Cryptography

What is Cryptography? #

Cryptography is the study of secure communication over insecure channels, and often involves providing guarantees on the security of resources in the presence of an attacker. (For the number-theory foundations behind RSA and Diffie–Hellman — modular exponentiation, Fermat’s little theorem, multiplicative inverses — see modular-arithmetic and rsa-cryptography.)

The Cast

Alice: sender
Bob: recipient
Eve: eavesdropper (cannot modify messages)
Mallory: malicious attacker (can modify messages)

Three Goals of Cryptography #

Confidentiality: adversary cannot read messages
1. Lock and unlock messages on local machine of sender and recipient, so all messages in the communication channel are encrypted
2. If encrypted, the ciphertext should not give attackers any additional information about the plaintext, other than what the attacker already knew beforehand.
3. Ideally, it should be impossible to distinguish between two encrypted messages of the same length.
4. IND-CPA: Indistinguishability under chosen plaintext attack: If Eve sends a pair of plaintexts $M_0$ and $M_1$ to Alice to encrypt, Eve must only be able to guess which encrypted message was which plaintext with probability $0.5$. (This must also apply for two identical strings!)
  1. Edge cases: does not hide length, and only applies to polynomial time attacks (since exponential time brute forcing would be unfeasible). For example, probability $0.5 + 0.5^{128}$ is acceptable.
Integrity: adversary cannot change messages without being detected
1. Attach a tag to messages. If the tag was changed, then the message was modified
Authenticity: can prove that a message came from its intended sender

Kerckhoff’s Principle #

Security through obscurity: always assume attackers know the system. i.e. cryptosystems should be secure even if attackers know exactly how it works:

Change keys automatically if leaked
Key should be kept secret

Summary #

Symmetric Key Encryption #

Encryption schemes provide confidentiality.

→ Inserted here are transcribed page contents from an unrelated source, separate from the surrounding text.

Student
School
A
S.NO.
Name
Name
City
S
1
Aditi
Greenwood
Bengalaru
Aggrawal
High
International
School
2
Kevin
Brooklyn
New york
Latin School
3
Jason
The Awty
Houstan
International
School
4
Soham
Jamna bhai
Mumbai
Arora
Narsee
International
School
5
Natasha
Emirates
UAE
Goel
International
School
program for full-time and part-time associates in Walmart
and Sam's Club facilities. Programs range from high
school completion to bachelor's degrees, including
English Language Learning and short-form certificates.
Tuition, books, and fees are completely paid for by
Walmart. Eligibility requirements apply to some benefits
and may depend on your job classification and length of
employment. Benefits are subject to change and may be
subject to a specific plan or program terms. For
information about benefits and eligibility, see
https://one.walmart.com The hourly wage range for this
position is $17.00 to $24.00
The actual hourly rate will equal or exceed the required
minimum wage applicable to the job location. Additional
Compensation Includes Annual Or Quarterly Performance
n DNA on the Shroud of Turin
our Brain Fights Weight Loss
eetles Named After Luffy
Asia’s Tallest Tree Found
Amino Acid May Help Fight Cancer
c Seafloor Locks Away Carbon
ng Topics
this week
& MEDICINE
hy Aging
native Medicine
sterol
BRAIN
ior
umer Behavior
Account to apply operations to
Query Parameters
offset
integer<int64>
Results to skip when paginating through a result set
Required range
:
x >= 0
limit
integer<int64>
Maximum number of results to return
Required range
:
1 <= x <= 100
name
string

All symmetric key algorithms have three parts: keygen, encrypt, and decrypt. Both encrypt and decrypt use the same key generated in keygen.

Limitation: encryption does not typically hide length (since padding a small text to a video size would be really inefficient).

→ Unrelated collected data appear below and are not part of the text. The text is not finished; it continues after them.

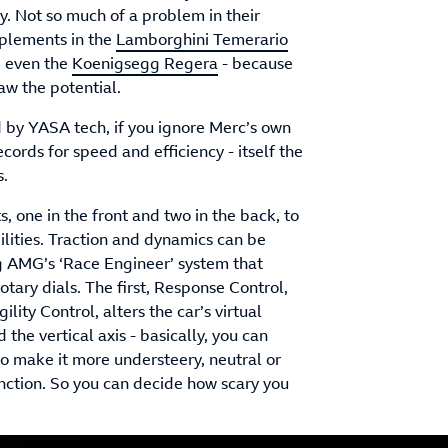
isy. Not so much of a problem in their
upplements in the
Lamborghini Temerario
, even the
Koenigsegg Regera
- because
aw the potential.
d by YASA tech, if you ignore Merc’s own
cords for speed and efficiency - itself the
s.
, one in the front and two in the back, to
lities. Traction and dynamics can be
ing AMG’s ‘Race Engineer’ system that
rotary dials. The first, Response Control,
ility Control, alters the car’s virtual
the vertical axis - basically, you can
 so make it more understeery, neutral or
function. So you can decide how scary you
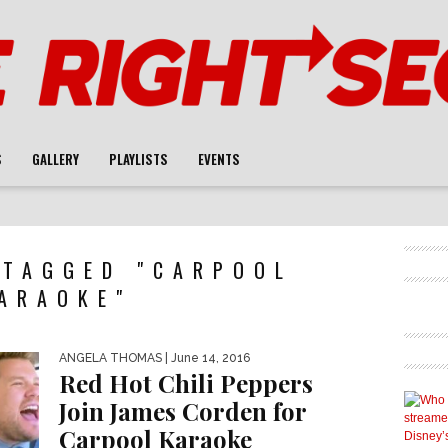
S
GALLERY
PLAYLISTS
EVENTS
 TAGGED "CARPOOL
ARAOKE"
ANGELA THOMAS
| June 14, 2016
Red Hot Chili Peppers
Join James Corden for
Carpool Karaoke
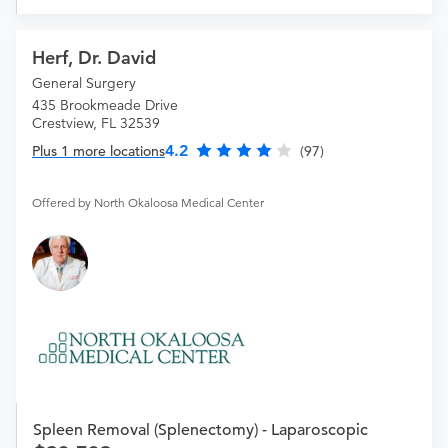
Herf, Dr. David
General Surgery
435 Brookmeade Drive
Crestview, FL 32539
4.2
Plus 1 more locations
(97)
Offered by North Okaloosa Medical Center
Spleen Removal (Splenectomy) - Laparoscopic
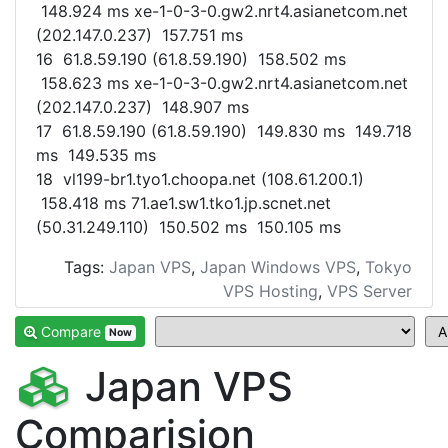
148.924 ms xe-1-0-3-0.gw2.nrt4.asianetcom.net
(202.147.0.237) 157.751 ms
16 61.8.59.190 (61.8.59.190) 158.502 ms
158.623 ms xe-1-0-3-0.gw2.nrt4.asianetcom.net
(202.147.0.237) 148.907 ms
17 61.8.59.190 (61.8.59.190) 149.830 ms 149.718
ms 149.535 ms
18 vl199-br1.tyo1.choopa.net (108.61.200.1)
158.418 ms 71.ae1.sw1.tko1.jp.scnet.net
(50.31.249.110) 150.502 ms 150.105 ms
Tags:
Japan VPS
,
Japan Windows VPS
,
Tokyo
VPS Hosting
,
VPS Server
Compare
Now
Japan VPS
Comparision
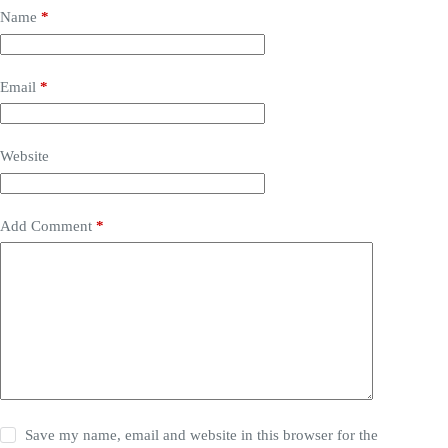
Name
*
Email
*
Website
Add Comment
*
Save my name, email and website in this browser for the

Key Generation: One-Time Pads #

To encrypt, XOR each bit in the message with a bit in the key. To decrypt, XOR the ciphertext with the key in the other direction.

Keys are random $n$ bit objects, where $n$ is the length of the message. In One-Time Pad, a new key is generated for every message sent.

Correctness Proof:

Block Ciphers #

Block Cipher is an encryption/decryption algorithm that encrypts a fixed number of bits.

Encryption: uses k-bit key $K$, n-bit plaintext $M$ and outputs an n-bit ciphertext $C$ using the formula $\{0, 1\}^k \times \{0, 1\}^n \to \{0, 1\}^n$

A secure block cipher is like a randomly chosen permutation from the set of all permutations on $n$-bit strings (since attackers can’t get any information from a block cipher)

Block ciphers are impossible to brute force in polynomial time.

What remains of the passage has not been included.